WHAT THE TASK REQUIRES
Each entry below should be output exactly, apart from its images.

RECORDS SUPPLIED
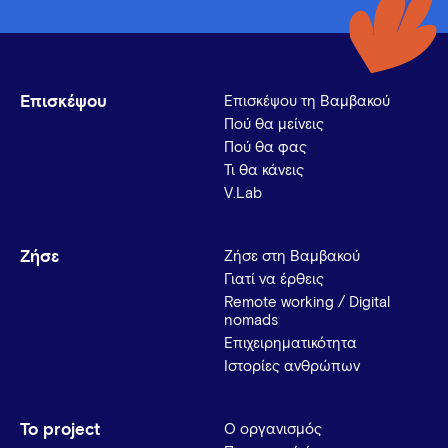
Επισκέψου
Επισκέψου τη Βαμβακού
Πού θα μείνεις
Πού θα φας
Τι θα κάνεις
V.Lab
Ζήσε
Ζήσε στη Βαμβακού
Γιατί να έρθεις
Remote working / Digital
nomads
Επιχειρηματικότητα
Ιστορίες ανθρώπων
Το project
Ο οργανισμός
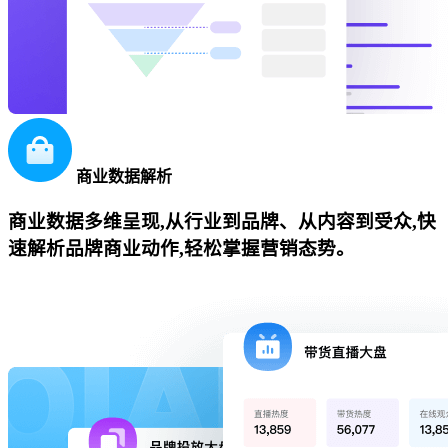
商业数据解析
商业数据多维呈现,从行业到品牌、从内容到受众,快
速解析品牌商业动作,轻松掌握营销态势。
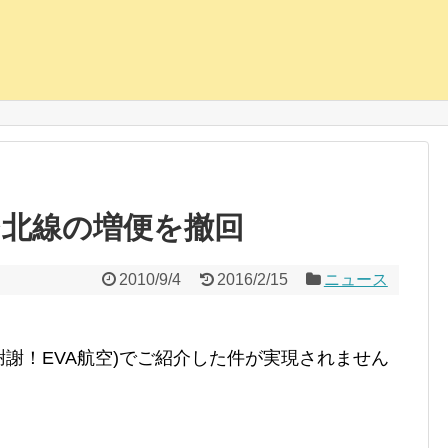
台北線の増便を撤回
2010/9/4
2016/2/15
ニュース
謝謝！EVA航空)でご紹介した件が実現されません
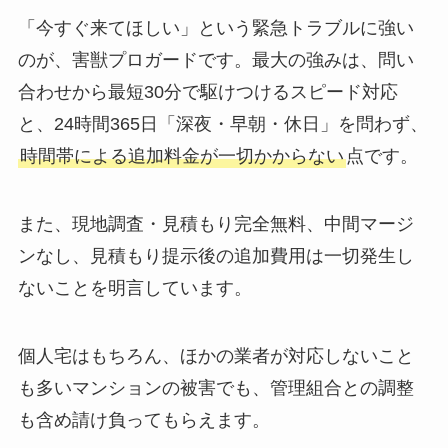
「今すぐ来てほしい」という緊急トラブルに強い
のが、害獣プロガードです。最大の強みは、問い
合わせから最短30分で駆けつけるスピード対応
と、24時間365日「深夜・早朝・休日」を問わず、
時間帯による追加料金が一切かからない
点です。
また、現地調査・見積もり完全無料、中間マージ
ンなし、見積もり提示後の追加費用は一切発生し
ないことを明言しています。
個人宅はもちろん、ほかの業者が対応しないこと
も多いマンションの被害でも、管理組合との調整
も含め請け負ってもらえます。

THE ANSWER
Επισκέψου
Επισκέψου τη Βαμβακού
Πού θα μείνεις
Πού θα φας
Τι θα κάνεις
V.Lab
Ζήσε
Ζήσε στη Βαμβακού
Γιατί να έρθεις
Remote working / Digital
nomads
Επιχειρηματικότητα
Ιστορίες ανθρώπων
Το project
Ο οργανισμός
商业数据解析
商业数据多维呈现,从行业到品牌、从内容到受众,快
速解析品牌商业动作,轻松掌握营销态势。
台北線の増便を撤回
2010/9/4
2016/2/15
ニュース
謝謝！EVA航空)でご紹介した件が実現されません
「今すぐ来てほしい」という緊急トラブルに強い
のが、害獣プロガードです。最大の強みは、問い
合わせから最短30分で駆けつけるスピード対応
と、24時間365日「深夜・早朝・休日」を問わず、
時間帯による追加料金が一切かからない
点です。
また、現地調査・見積もり完全無料、中間マージ
ンなし、見積もり提示後の追加費用は一切発生し
ないことを明言しています。
個人宅はもちろん、ほかの業者が対応しないこと
も多いマンションの被害でも、管理組合との調整
も含め請け負ってもらえます。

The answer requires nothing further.